* _ASSIGNMENT_: Please output exactly the lines below, starting at the line that has "medición antenas" and ending at the line that has "Yazarlar | ÇETAWE İbrahim", both included; leave out all pictures and include nothing else.
___ DATASET ___
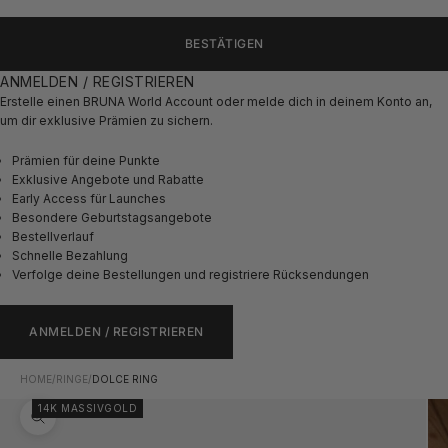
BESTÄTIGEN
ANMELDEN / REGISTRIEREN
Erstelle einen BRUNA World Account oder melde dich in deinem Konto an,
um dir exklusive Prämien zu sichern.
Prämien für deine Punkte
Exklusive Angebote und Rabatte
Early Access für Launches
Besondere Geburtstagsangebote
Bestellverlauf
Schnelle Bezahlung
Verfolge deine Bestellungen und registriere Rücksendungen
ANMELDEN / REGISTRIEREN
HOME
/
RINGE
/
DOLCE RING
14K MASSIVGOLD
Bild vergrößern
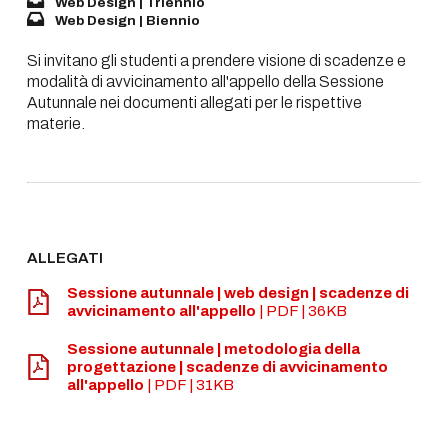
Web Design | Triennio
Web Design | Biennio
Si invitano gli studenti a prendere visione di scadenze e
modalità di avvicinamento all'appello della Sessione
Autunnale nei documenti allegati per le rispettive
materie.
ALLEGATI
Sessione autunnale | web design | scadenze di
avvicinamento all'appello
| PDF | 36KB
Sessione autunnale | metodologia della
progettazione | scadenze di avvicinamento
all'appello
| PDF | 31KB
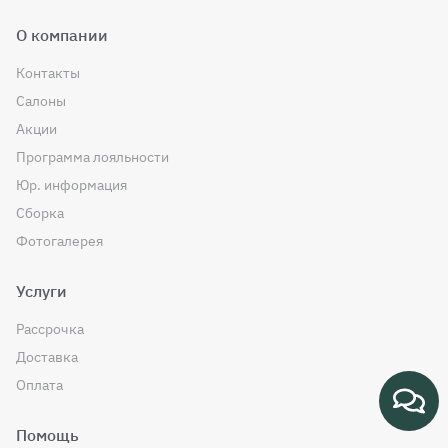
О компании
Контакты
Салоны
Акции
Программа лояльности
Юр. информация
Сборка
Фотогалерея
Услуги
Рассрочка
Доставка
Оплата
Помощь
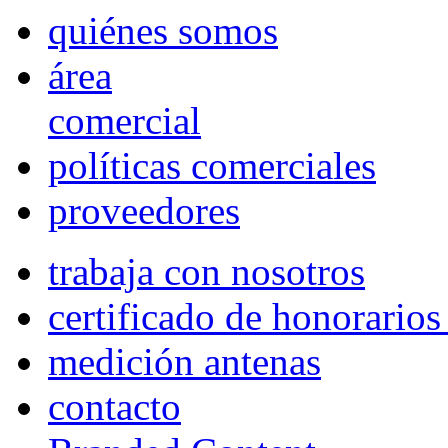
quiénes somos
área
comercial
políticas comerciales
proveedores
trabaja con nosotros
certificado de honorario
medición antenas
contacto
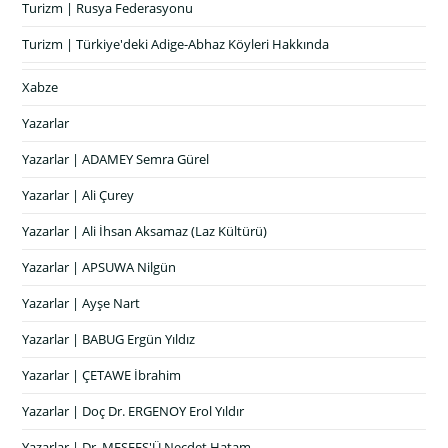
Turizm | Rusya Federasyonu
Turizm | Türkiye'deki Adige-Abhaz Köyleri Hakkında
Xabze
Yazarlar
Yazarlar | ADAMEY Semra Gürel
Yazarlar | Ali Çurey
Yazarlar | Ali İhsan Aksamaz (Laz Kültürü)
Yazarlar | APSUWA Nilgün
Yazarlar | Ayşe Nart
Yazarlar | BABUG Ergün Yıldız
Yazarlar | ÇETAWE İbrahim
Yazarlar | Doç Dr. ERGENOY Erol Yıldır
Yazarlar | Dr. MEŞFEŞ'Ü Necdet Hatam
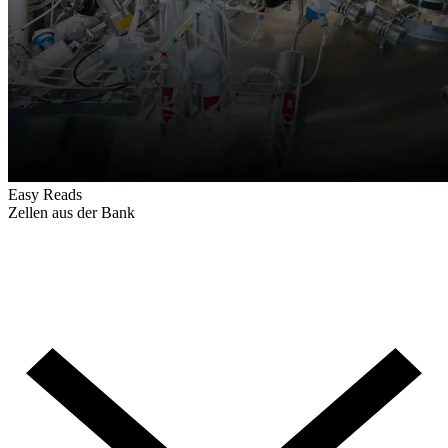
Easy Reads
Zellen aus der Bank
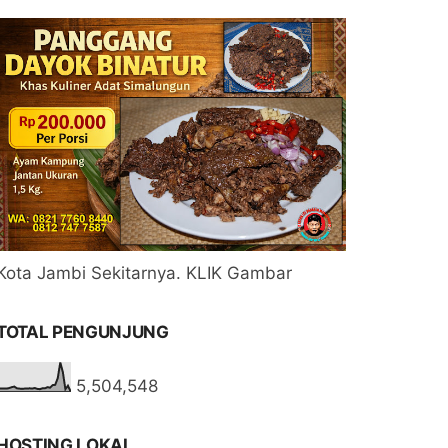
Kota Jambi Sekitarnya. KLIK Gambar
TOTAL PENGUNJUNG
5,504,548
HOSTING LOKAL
___
___ DATASET ___
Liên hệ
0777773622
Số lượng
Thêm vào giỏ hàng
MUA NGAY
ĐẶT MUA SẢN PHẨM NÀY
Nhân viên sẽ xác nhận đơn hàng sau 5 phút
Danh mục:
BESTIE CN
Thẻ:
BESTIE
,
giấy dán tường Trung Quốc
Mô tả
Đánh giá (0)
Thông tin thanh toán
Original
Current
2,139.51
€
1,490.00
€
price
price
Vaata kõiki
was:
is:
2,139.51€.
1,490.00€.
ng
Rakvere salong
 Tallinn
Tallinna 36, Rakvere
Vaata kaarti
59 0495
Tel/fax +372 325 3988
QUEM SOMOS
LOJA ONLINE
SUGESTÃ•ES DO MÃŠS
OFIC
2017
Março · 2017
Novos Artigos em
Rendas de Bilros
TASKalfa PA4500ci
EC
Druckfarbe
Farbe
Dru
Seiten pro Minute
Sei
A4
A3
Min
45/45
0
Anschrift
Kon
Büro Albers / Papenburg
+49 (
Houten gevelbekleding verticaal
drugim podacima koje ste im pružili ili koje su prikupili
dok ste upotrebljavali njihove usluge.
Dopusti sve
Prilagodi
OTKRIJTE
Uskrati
___
* _SOLUTION BELOW_:
medición antenas
contacto
Turizm | Rusya Federasyonu
Turizm | Türkiye'deki Adige-Abhaz Köyleri Hakkında
Xabze
Yazarlar
Yazarlar | ADAMEY Semra Gürel
Yazarlar | Ali Çurey
Yazarlar | Ali İhsan Aksamaz (Laz Kültürü)
Yazarlar | APSUWA Nilgün
Yazarlar | Ayşe Nart
Yazarlar | BABUG Ergün Yıldız
Yazarlar | ÇETAWE İbrahim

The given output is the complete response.